Now more than a little confused, the MP turned to her escort and said, “I didn’t realise your hospital had a psychiatric ward.
The doctor replied, “Och, this is nooo a psychiatric ward, lassie, it’s the serious Burns unit”.
Scots and others who appreciate things tartan, including Robert Burns, will be celebrating the 250th anniversary of the Scottish bard’s birthday on Sunday.
That prompted this choice for Friday’s poem.
It’s To a Louse and the last verse is oft quoted, for very good reason.
I found it in The Illustrated Family Burns, published by William Mackenzie. It’s an old book which my father gave me.
To A Louse
Ha! whaur ye gaun , ye crowlin ferlie ?
Your impudence protects you sairly ;
I canna say but ye strunt rarely,
Owre gauze and lace;
Tho’, faith!
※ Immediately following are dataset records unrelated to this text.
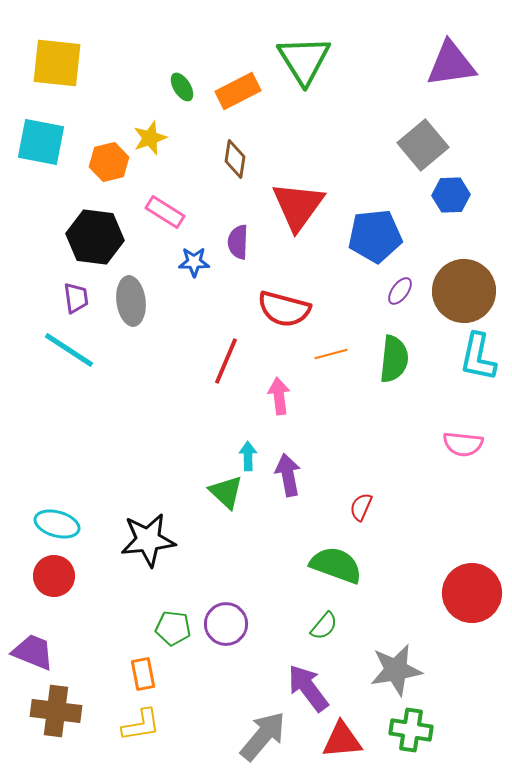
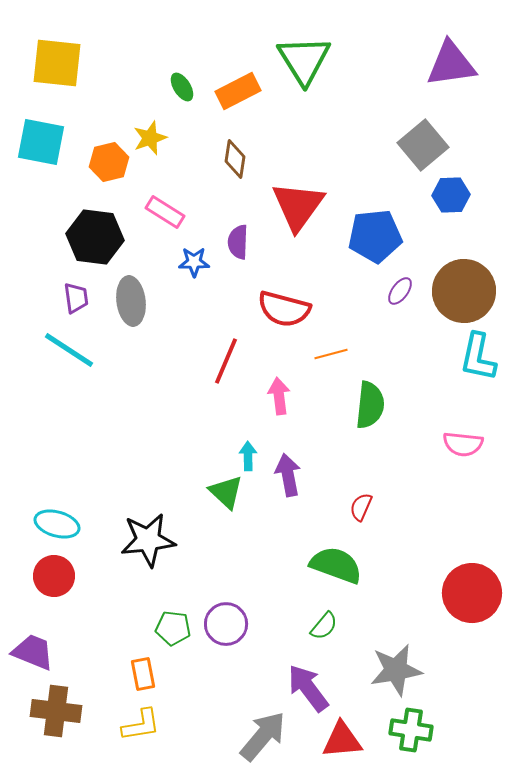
green semicircle at (394, 359): moved 24 px left, 46 px down
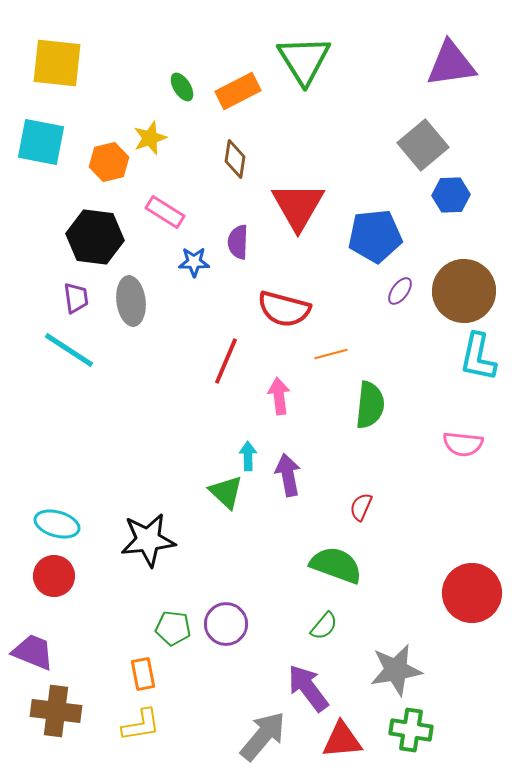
red triangle at (298, 206): rotated 6 degrees counterclockwise
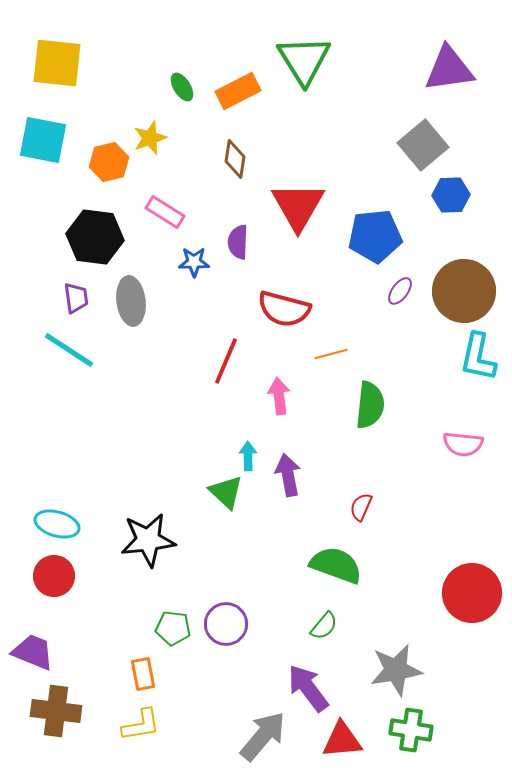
purple triangle at (451, 64): moved 2 px left, 5 px down
cyan square at (41, 142): moved 2 px right, 2 px up
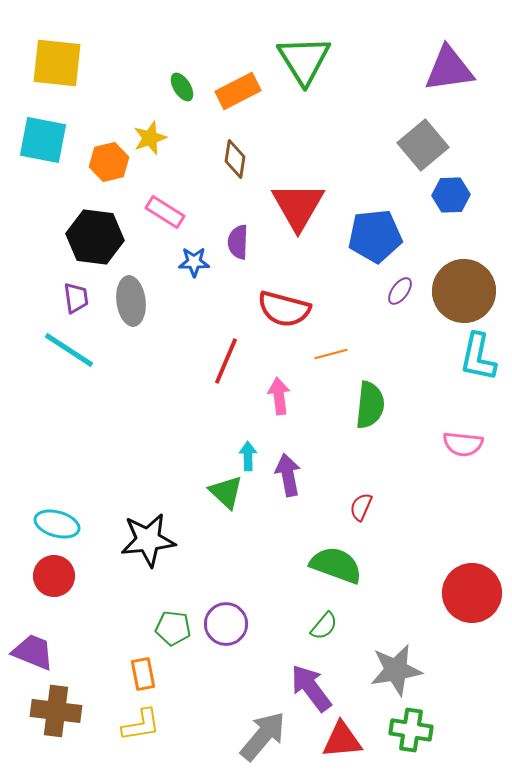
purple arrow at (308, 688): moved 3 px right
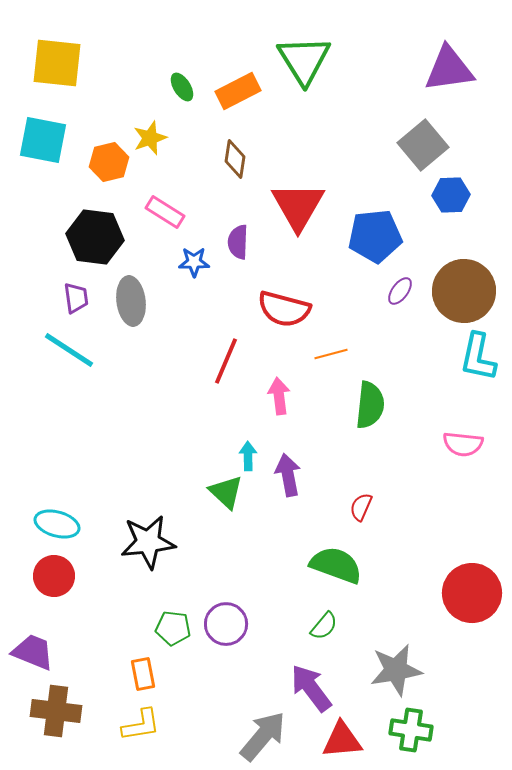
black star at (148, 540): moved 2 px down
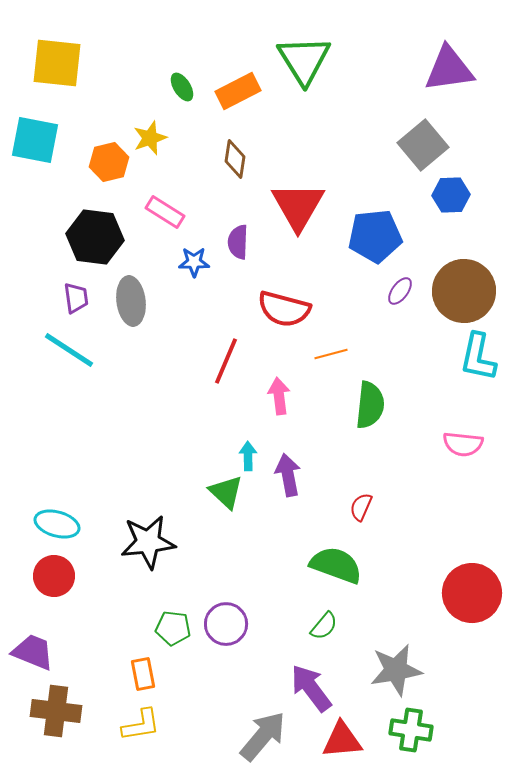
cyan square at (43, 140): moved 8 px left
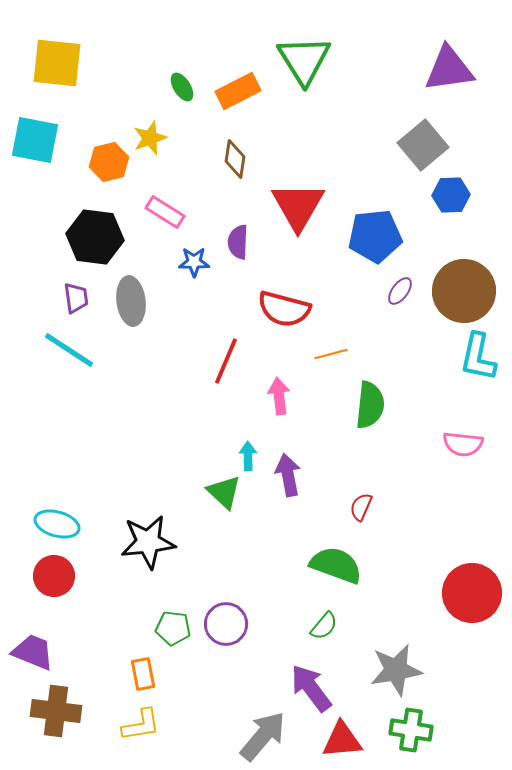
green triangle at (226, 492): moved 2 px left
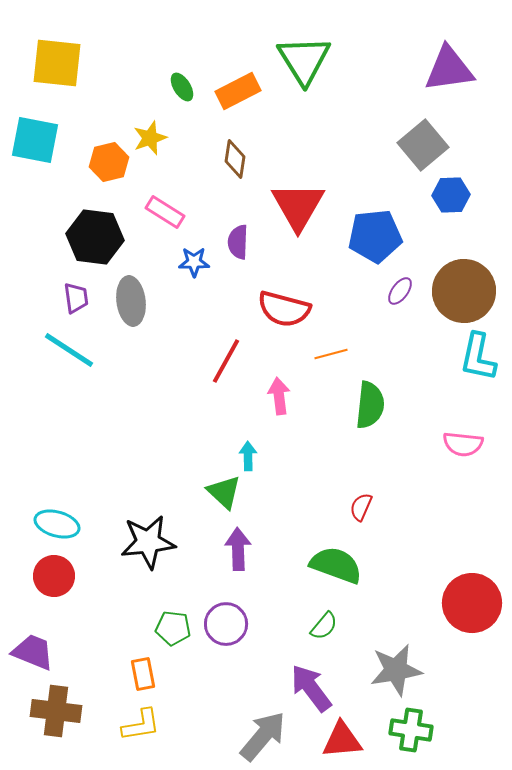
red line at (226, 361): rotated 6 degrees clockwise
purple arrow at (288, 475): moved 50 px left, 74 px down; rotated 9 degrees clockwise
red circle at (472, 593): moved 10 px down
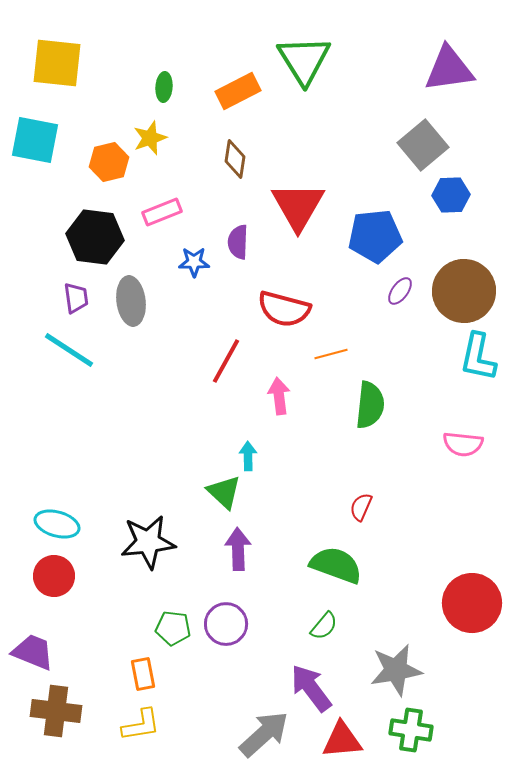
green ellipse at (182, 87): moved 18 px left; rotated 36 degrees clockwise
pink rectangle at (165, 212): moved 3 px left; rotated 54 degrees counterclockwise
gray arrow at (263, 736): moved 1 px right, 2 px up; rotated 8 degrees clockwise
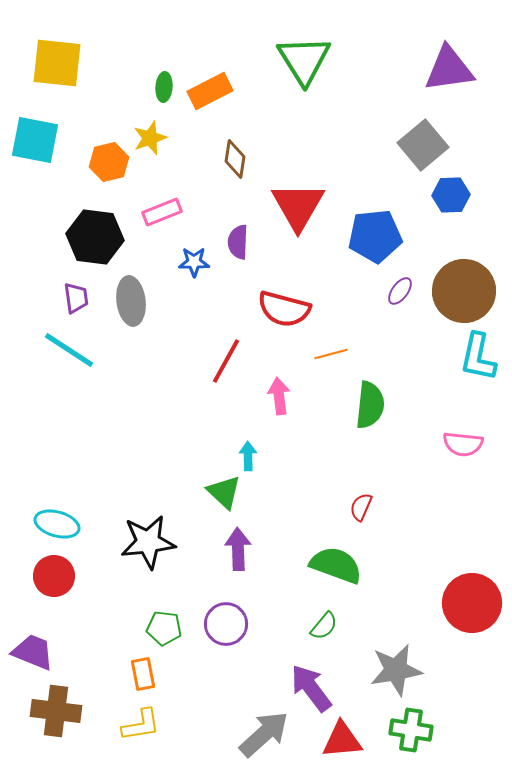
orange rectangle at (238, 91): moved 28 px left
green pentagon at (173, 628): moved 9 px left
I fear ye dine but sparely
On sic a place.
Ye ugly, creepin, blastit wonner ,
Detested, shunn’d by saunt an’ sinner,
How daur ye set your fit upon her —
Sae fine a lady?
Gae somewhere else and seek your dinner
On some poor body .
Swith ! in some beggar’s haffet squattle ;
There ye may creep, and sprawl, and sprattle ,
Wi’ ither kindred, jumping cattle,
In shoals and nations;
Whaur horn nor bane ne’er daur unsettle
Your thick plantations.
Now haud you there, ye’re out o’ sight,
Below the fatt’rels , snug and tight ;
Na , faith ye yet! ye’ll no be right,
Till ye’ve got on it —
The verra tapmost , tow’rin height
O’ Miss’ bonnet.
My sooth! right bauld ye set your nose out,
As plump an’ grey as ony groset:
O for some rank, mercurial rozet ,
Or fell , red smeddum ,
I’d gie you sic a hearty dose o’t ,
Wad dress your droddum .
I wad na been surpris’d to spy
You on an auld wife’s flainen toy ;
Or aiblins some bit dubbie boy,
On’s wyliecoat ;
But Miss’ fine Lunardi ! fye!
How daur ye do’t?
O Jenny, dinna toss your head,
An’ set your beauties a’ abread !
Ye little ken what cursed speed
The blastie’s makin:
Thae winks an’ finger-ends, I dread,
Are notice takin.
O wad some Power the giftie gie us
To see oursels as ithers see us!
It wad frae mony a blunder free us,
An’ foolish notion:
What airs in dress an’ gait wad lea’e us,
An’ ev’n devotion!
– Robert Burns –
Michael Jackson is going from bad to verse – he’s set the works of Robert Burns to music.
I wonder if while doing so he pondered on: O wad some Power the giftie gie us To see oursels as ithers see us!